As the race to develop electric vehicles accelerates, traders are picking their favourites in the auto industry.
According to Newton Advisors President and founder Mark Newton, when comparing legacy automakers Ford and General Motors, GM appears to have a stronger chart setup, according to CNBC’s “Trading Nation” programme on Friday.
On Friday, Wedbush initiated coverage of General Motors with an outperform rating, stating that the company stands to benefit from “a renaissance of electric vehicle growth in Detroit.”
GM has underperformed Ford so far this year, with a gain of only 40% compared to Ford’s gain of 64 percent.
“Both of these stocks have had tremendous run-ups over the last 16 months,” with each stock increasing by more than 200 percent, according to Newton. “GM, on the other hand, really stands out to me as being the clear favourite between the two,” says the author.

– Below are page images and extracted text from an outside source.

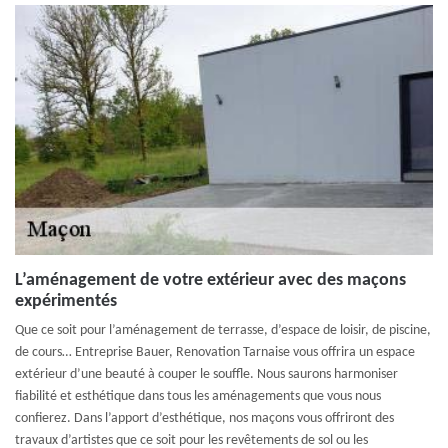
L’aménagement de votre extérieur avec des maçons
expérimentés
Que ce soit pour l’aménagement de terrasse, d’espace de loisir, de piscine,
de cours… Entreprise Bauer, Renovation Tarnaise vous offrira un espace
extérieur d’une beauté à couper le souffle. Nous saurons harmoniser
fiabilité et esthétique dans tous les aménagements que vous nous
confierez. Dans l’apport d’esthétique, nos maçons vous offriront des
travaux d’artistes que ce soit pour les revêtements de sol ou les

Newton pointed out that a ratio chart comparing General Motors’ performance to that of Ford’s shows that not only is the ratio oversold, but it has recently crossed a key trend line, indicating that it is a good time to buy GM.

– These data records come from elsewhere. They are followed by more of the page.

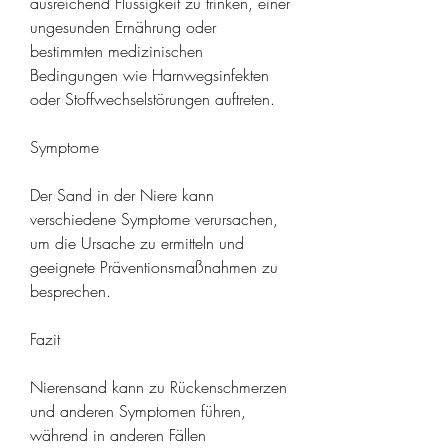
ausreichend Flüssigkeit zu trinken, einer 
ungesunden Ernährung oder 
bestimmten medizinischen 
Bedingungen wie Harnwegsinfekten 
oder Stoffwechselstörungen auftreten.
Symptome
Der Sand in der Niere kann 
verschiedene Symptome verursachen, 
um die Ursache zu ermitteln und 
geeignete Präventionsmaßnahmen zu 
besprechen.
Fazit
Nierensand kann zu Rückenschmerzen 
und anderen Symptomen führen, 
während in anderen Fällen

“The use of ratio charts like these has proven to be accurate on a variety of different pairings. I strongly advise people to take this action. However, for some people, buying Ford at 14 instead of GM at 58 appears to be a more appealing option “he explained. “Over the years, General Motors has proven to be a far superior technical stock, and it appears to me to be far more appealing than Ford at these prices.”

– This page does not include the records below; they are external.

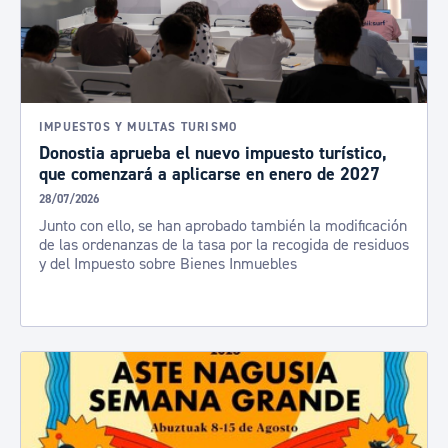
IMPUESTOS Y MULTAS TURISMO
Donostia aprueba el nuevo impuesto turístico,
que comenzará a aplicarse en enero de 2027
28/07/2026
Junto con ello, se han aprobado también la modificación
de las ordenanzas de la tasa por la recogida de residuos
y del Impuesto sobre Bienes Inmuebles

Two macroeconomic drivers, according to Steve Chiavarone, a portfolio manager, equity strategist, and vice president at Federated Hermes, could boost the performance of numerous auto stocks in the near future.
“We believe that there are two major themes that are intertwined in this situation. One is the EV theme itself, which we believe will be a long-term growth driver” from a fundamental and sustainable perspective, according to Chiavarone in the same “Trading Nation” article mentioned above “a meeting with a client
“Second, these are stocks with strong value cyclical characteristics. Any moderation or weakness in auto sales that we’ve seen over the last couple of months is primarily due to a lack of supply, not a lack of demand, as some have suggested “he explained. “We believe that as those supply chain issues are resolved, you will see a positive outcome.”
Because of the near-term growth spurt, the ongoing EV storey, and the still-low valuations in the auto space, Chiavarone believes that this is an attractive trade to make.
“You’re talking about an 8.5 times multiple for these stocks, or at the very least in the high single digits,” he said, adding that this represents “a tremendous value in our estimation.”